-- SOURCE MATERIAL follows --
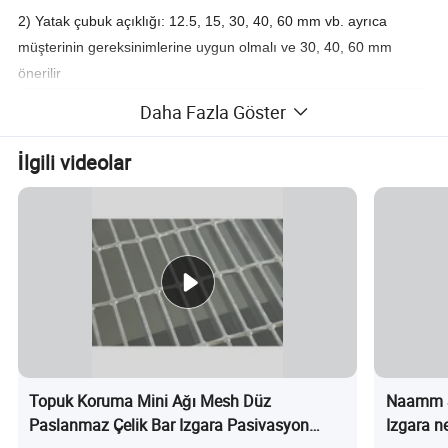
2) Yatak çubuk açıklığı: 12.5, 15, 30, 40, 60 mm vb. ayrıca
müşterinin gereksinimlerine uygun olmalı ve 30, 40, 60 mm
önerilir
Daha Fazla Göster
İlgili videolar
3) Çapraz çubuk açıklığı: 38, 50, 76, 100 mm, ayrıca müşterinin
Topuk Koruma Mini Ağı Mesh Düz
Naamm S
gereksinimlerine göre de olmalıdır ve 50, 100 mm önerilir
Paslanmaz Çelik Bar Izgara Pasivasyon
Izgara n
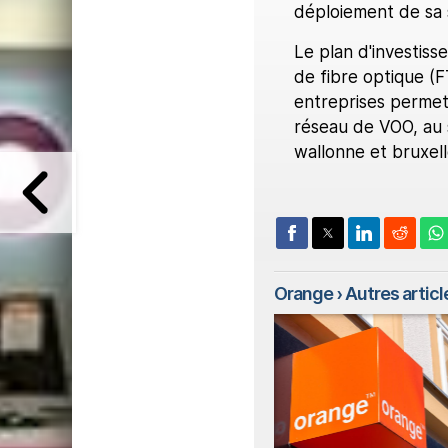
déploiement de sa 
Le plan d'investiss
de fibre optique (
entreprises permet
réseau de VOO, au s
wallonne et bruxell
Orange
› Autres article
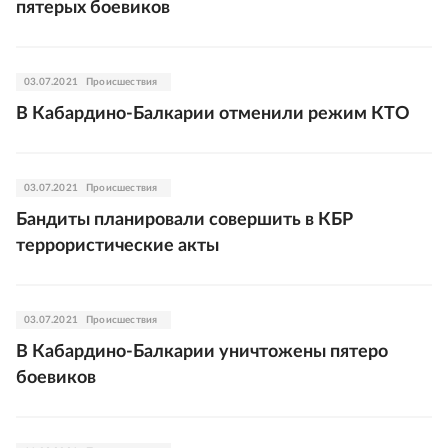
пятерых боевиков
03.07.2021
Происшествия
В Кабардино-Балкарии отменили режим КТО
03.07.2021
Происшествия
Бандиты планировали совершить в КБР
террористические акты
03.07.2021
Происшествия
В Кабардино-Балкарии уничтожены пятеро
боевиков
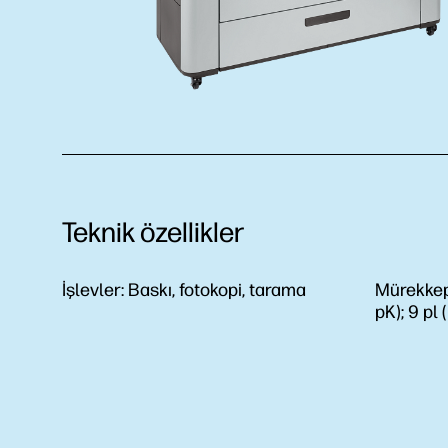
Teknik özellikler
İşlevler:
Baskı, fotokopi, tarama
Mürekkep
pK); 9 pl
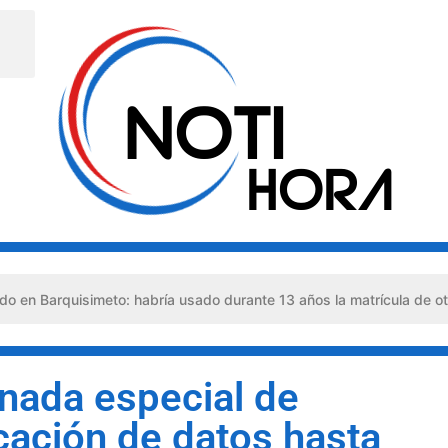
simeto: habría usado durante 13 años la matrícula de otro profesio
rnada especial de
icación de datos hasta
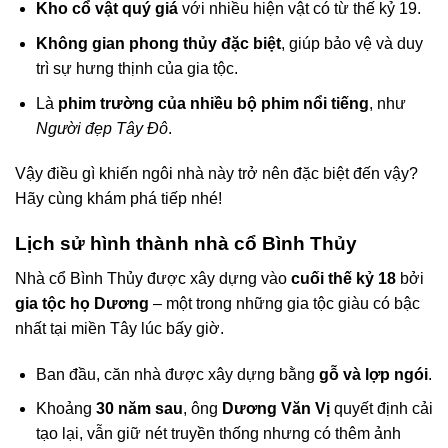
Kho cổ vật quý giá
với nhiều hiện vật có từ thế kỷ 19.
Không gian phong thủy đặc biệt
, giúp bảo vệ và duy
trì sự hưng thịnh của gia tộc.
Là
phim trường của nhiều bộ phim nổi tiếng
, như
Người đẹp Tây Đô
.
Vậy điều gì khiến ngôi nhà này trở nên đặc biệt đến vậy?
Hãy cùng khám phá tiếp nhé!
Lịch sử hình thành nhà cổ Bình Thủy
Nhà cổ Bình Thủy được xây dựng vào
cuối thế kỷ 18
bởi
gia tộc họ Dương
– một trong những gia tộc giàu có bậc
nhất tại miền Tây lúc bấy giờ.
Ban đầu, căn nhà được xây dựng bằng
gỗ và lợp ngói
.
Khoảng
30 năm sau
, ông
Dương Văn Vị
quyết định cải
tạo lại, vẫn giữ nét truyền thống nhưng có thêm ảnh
-- SOURCE MATERIAL concluded --
-- SOURCE MATERIAL follows --
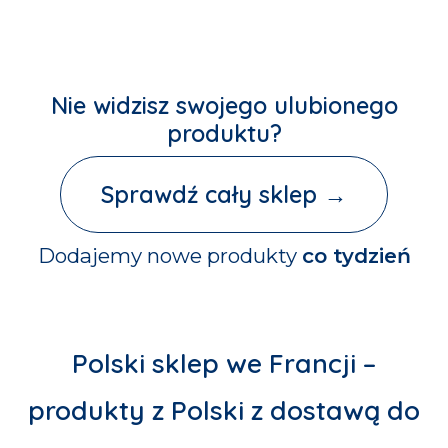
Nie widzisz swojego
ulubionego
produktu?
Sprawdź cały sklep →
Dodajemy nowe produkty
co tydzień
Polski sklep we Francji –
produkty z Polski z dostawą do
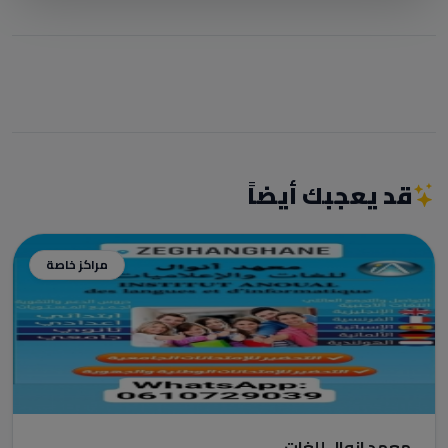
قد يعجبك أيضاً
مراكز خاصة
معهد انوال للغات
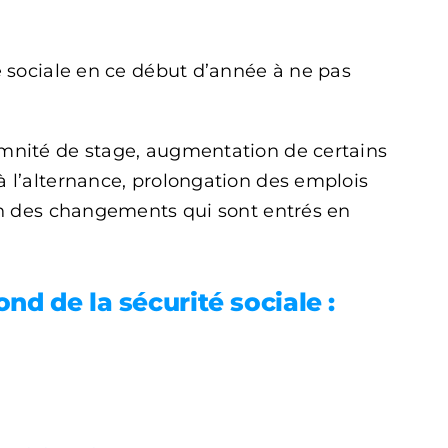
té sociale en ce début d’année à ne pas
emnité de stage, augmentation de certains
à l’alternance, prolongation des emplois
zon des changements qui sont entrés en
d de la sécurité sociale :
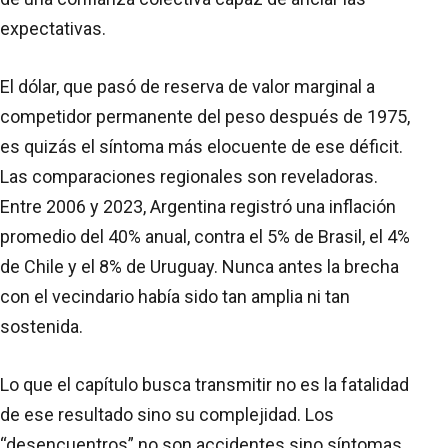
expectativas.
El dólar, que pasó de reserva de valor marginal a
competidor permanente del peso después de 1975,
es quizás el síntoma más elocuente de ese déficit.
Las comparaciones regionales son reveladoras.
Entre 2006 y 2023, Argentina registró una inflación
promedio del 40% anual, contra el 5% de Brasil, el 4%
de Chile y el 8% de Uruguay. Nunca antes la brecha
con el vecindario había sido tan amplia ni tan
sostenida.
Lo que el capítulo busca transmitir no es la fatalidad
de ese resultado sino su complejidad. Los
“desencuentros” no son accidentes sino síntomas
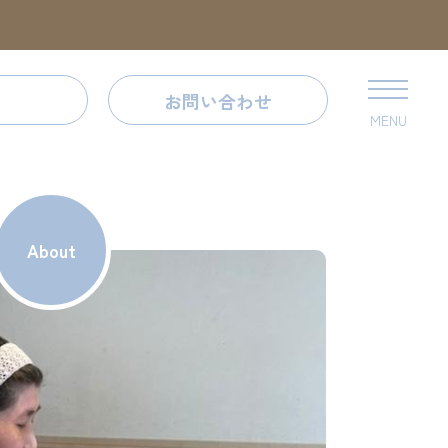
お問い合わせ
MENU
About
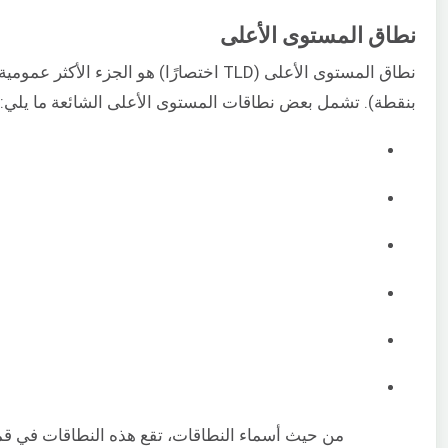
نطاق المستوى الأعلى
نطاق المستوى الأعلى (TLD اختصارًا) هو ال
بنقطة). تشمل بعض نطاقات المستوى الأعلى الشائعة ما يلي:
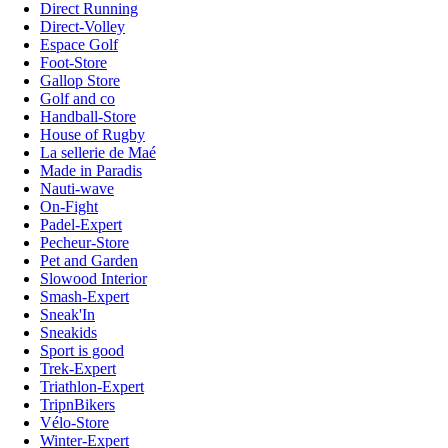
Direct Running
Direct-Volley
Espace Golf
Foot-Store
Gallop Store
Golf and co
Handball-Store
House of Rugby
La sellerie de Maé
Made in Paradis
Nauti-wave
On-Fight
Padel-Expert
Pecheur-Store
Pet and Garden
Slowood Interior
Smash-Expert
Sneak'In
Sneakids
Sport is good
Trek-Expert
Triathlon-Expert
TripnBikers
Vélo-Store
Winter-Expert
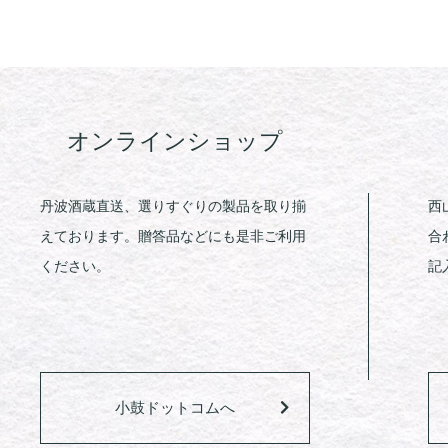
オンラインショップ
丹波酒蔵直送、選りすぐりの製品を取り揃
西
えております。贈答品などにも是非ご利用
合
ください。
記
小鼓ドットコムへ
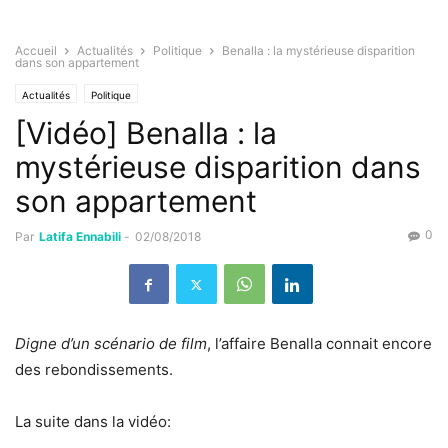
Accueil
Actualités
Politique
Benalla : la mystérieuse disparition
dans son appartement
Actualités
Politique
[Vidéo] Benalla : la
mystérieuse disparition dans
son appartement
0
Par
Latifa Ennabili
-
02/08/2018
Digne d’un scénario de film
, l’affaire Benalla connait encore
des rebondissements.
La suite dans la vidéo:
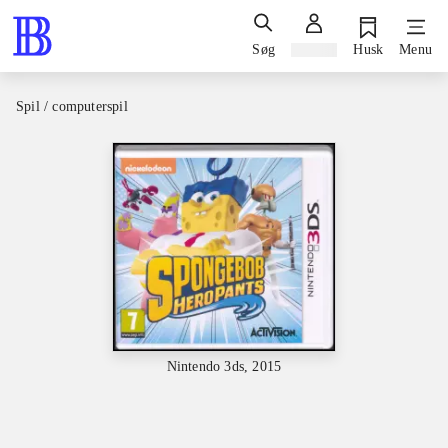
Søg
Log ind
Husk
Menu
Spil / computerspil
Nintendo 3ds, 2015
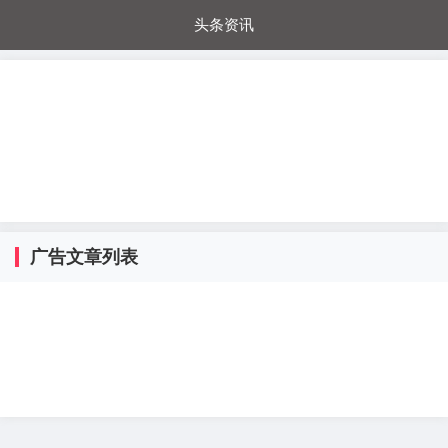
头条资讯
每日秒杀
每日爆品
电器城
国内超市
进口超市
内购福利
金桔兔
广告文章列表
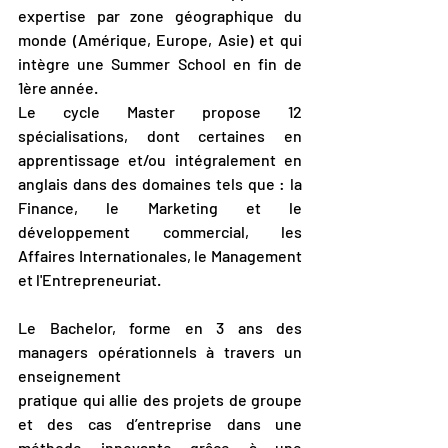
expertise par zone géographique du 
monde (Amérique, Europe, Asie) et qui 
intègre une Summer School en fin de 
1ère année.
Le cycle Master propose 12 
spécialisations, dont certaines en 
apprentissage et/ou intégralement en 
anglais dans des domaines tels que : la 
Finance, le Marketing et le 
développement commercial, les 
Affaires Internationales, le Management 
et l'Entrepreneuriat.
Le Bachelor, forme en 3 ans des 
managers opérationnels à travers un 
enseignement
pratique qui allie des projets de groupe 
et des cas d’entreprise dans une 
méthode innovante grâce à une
-- SOURCE MATERIAL concluded --
- _ASSIGNMENT_
Give again the stretch of lines above from the one with "えております。贈答品などにも是非ご利用" through the one with "méthode innovante grâce à une", both ends kept, and copy no pictures.

- _EXPECTED ANSWER_
えております。贈答品などにも是非ご利用
合
ください。
記
小鼓ドットコムへ
Accueil
Actualités
Politique
Benalla : la mystérieuse disparition
dans son appartement
Actualités
Politique
[Vidéo] Benalla : la
mystérieuse disparition dans
son appartement
0
Par
Latifa Ennabili
-
02/08/2018
Digne d’un scénario de film
, l’affaire Benalla connait encore
des rebondissements.
La suite dans la vidéo:
Søg
Log ind
Husk
Menu
Spil / computerspil
Nintendo 3ds, 2015
头条资讯
每日秒杀
每日爆品
电器城
国内超市
进口超市
内购福利
金桔兔
广告文章列表
expertise par zone géographique du 
monde (Amérique, Europe, Asie) et qui 
intègre une Summer School en fin de 
1ère année.
Le cycle Master propose 12 
spécialisations, dont certaines en 
apprentissage et/ou intégralement en 
anglais dans des domaines tels que : la 
Finance, le Marketing et le 
développement commercial, les 
Affaires Internationales, le Management 
et l'Entrepreneuriat.
Le Bachelor, forme en 3 ans des 
managers opérationnels à travers un 
enseignement
pratique qui allie des projets de groupe 
et des cas d’entreprise dans une 
méthode innovante grâce à une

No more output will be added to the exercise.